Potensi Timah Masih Besar
Cadangan timah di Indonesia sebagian besar atau 91% tersebar di Kepulauan Bangka Belitung. Dengan cadangan 2,23 juta ton dan asumsi produksi 85 ribu juta ton per tahun, maka persediaannya cukup untuk 26 tahun ke depan. “Dari sisi ini, jelas Indonesia masih menarik bagi investor untuk pertambangan dan industri timah,” kata Singgih.
Kementerian ESDM sebaiknya segera mempercepat serapan komoditas tambang itu untuk dalam negeri melalui penguatan industri. Hilirisasi timah harus dipercepat.
Perizinan daring dan kemudahan fiskal terkait bea impor dan tax holiday telah pemerintah sediakan. “Ini yang harusnya terus dievaluasi untuk melihat kondisi persaingan perdagangan dan industri timah di pasar global,” ujarnya.

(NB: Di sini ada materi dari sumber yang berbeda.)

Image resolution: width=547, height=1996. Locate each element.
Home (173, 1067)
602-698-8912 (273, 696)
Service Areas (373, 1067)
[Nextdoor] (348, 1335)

Investasi untuk hilirisasi timah berpotensi mendorong serapan tenaga kerja dan dampak ekonomi lainnya.
Terkait ekspor timah ke negara tetangga, ia menyebut angkanya telah turun sejak pemerintah melarangnya di 2020. Sebelum ada aturan tersebut, timah Indonesia banyak diekspor ke Singapura. Pekerjaan rumah terbesar sekarang adalah bagaimana memperbanyak industri pemanfaatan timah domestik.
Ketua Perhimpunan Ahli Pertambangan Indonesia Rizal Kasli mengatakan potensi pemanfaatan komoditas timah di Indonesia sebenarnya cukup banyak. Misalnya, untuk kebutuhan solder, komponen elektronik, kaleng tahan karat, bahan dasar produk baterai, dan komponen mobil listrik.

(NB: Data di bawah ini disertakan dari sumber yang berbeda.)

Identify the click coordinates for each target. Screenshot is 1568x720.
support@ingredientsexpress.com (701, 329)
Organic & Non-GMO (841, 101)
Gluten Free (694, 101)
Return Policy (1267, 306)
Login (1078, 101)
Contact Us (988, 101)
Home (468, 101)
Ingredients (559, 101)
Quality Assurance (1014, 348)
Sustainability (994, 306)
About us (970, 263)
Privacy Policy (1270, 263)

Namun, masalahnya adalah industri hilir di dalam negeri untuk memanfaatkan timah belum berkembang. Untuk bahan baku soldernya saja jumlahnya masih minim dan harus dipenuhi melalui impor.

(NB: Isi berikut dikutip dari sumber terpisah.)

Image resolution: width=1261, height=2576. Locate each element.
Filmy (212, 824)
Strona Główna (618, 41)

Begitu pula dengan produk tin plate. Kebutuhan domestik saat ini sebesar 288 ribu ton. Industri dalam negeri hanya mampu menyediakan 160 ribu ton, sisanya terpaksa dari luar negeri. “Untuk kebutuhan solder, produksi PT Timah hanya sebesar 1.387 ton di 2019,” kata Rizal.
Banyak regulasi untuk tata niaga timah. Tinggal sekarang saatnya pemerintah bersikap konsisten dalam menegakkan hukum. “Dengan begitu amanat undang-undang dan aturan turunan lainnya bisa dijalankan dengan baik,” ujarnya.